THE PROBLEM ▸ Set down the listing below verbatim, but only from its first line through the line containing "Yapılan araştırmalarda toplanan".

EXTRACTED RECORDS ▸
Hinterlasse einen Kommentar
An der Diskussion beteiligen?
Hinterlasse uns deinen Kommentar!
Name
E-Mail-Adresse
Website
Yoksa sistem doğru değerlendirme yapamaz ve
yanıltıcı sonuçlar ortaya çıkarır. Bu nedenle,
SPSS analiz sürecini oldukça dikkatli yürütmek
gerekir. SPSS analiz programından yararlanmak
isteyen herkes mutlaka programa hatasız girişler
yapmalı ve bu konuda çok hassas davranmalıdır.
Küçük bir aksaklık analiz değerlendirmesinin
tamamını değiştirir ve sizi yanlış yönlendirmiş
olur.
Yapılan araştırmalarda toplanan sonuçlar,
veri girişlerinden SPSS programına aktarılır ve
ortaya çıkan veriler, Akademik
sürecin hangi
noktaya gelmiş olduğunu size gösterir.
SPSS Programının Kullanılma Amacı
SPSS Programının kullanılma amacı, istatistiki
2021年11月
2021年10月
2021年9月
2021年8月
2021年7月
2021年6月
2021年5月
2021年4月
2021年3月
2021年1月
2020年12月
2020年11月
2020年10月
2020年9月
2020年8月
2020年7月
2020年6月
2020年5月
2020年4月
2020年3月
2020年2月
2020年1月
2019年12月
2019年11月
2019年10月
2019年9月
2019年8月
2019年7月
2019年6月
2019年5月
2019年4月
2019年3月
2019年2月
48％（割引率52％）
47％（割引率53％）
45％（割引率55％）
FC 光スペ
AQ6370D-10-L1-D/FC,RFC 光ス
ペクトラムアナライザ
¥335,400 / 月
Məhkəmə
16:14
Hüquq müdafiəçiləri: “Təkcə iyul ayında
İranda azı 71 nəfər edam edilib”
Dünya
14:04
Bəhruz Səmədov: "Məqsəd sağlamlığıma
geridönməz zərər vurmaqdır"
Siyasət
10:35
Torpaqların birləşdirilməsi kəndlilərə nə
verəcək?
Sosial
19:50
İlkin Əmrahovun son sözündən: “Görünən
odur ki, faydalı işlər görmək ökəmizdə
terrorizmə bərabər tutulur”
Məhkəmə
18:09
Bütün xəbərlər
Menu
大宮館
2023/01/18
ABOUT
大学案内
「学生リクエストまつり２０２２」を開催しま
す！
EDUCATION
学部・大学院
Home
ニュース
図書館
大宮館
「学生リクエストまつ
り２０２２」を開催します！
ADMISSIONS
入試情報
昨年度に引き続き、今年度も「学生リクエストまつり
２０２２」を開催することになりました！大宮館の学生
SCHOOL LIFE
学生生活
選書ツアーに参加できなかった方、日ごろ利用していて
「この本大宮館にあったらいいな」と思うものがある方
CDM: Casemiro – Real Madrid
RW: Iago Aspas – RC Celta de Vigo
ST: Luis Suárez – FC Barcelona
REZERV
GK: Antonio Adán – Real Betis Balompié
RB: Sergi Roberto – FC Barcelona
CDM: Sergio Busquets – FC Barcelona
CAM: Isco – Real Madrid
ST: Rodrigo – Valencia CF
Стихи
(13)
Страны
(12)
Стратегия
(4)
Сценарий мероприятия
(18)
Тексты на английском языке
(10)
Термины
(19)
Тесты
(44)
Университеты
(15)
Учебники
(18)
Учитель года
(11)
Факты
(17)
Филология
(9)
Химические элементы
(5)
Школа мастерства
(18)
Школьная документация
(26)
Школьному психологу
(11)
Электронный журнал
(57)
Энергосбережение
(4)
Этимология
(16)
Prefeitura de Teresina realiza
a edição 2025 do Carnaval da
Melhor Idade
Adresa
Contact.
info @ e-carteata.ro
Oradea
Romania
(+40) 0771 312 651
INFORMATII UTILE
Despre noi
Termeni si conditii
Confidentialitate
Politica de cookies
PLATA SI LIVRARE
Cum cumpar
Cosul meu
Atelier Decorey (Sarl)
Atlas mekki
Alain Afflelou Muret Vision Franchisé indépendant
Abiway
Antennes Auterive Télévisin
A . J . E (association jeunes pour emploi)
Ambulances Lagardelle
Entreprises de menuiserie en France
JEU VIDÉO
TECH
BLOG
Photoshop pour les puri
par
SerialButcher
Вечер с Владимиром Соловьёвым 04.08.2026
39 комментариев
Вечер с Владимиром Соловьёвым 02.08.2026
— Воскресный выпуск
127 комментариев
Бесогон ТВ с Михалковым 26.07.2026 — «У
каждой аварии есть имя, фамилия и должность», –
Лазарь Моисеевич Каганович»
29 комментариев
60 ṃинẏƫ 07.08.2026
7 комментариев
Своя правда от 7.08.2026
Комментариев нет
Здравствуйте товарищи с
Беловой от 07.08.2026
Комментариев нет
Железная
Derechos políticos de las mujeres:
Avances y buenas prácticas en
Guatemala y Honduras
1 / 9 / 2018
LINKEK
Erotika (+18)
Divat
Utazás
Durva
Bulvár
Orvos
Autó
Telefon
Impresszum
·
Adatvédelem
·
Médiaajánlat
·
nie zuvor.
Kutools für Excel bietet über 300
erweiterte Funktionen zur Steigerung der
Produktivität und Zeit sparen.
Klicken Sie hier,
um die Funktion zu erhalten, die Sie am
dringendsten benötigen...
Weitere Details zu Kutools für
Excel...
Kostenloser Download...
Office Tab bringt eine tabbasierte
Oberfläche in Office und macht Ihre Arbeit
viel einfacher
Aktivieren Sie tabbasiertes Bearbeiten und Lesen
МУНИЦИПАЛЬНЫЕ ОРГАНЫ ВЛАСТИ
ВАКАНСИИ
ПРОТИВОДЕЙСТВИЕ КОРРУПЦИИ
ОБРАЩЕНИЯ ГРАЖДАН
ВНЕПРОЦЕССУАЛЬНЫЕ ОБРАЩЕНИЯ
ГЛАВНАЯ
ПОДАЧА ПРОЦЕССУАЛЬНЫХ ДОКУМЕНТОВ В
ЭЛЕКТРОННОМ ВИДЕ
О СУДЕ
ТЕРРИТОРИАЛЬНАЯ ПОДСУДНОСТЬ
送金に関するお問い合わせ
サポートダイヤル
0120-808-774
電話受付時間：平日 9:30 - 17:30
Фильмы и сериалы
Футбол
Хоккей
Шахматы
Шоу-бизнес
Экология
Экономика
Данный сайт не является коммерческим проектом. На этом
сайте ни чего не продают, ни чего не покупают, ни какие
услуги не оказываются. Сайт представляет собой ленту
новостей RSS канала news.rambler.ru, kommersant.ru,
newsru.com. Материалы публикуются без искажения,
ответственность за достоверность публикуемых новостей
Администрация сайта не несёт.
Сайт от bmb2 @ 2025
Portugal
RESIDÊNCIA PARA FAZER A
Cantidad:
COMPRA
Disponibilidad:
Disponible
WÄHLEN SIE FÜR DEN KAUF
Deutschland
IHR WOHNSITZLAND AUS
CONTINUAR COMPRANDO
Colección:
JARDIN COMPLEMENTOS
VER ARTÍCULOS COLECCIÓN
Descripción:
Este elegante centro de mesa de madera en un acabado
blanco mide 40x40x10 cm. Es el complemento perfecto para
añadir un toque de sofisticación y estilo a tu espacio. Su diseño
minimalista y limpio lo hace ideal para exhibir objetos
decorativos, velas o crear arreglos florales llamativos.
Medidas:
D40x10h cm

WRITTEN SOLUTION ▸
Hinterlasse einen Kommentar
An der Diskussion beteiligen?
Hinterlasse uns deinen Kommentar!
Name
E-Mail-Adresse
Website
Yoksa sistem doğru değerlendirme yapamaz ve
yanıltıcı sonuçlar ortaya çıkarır. Bu nedenle,
SPSS analiz sürecini oldukça dikkatli yürütmek
gerekir. SPSS analiz programından yararlanmak
isteyen herkes mutlaka programa hatasız girişler
yapmalı ve bu konuda çok hassas davranmalıdır.
Küçük bir aksaklık analiz değerlendirmesinin
tamamını değiştirir ve sizi yanlış yönlendirmiş
olur.
Yapılan araştırmalarda toplanan sonuçlar,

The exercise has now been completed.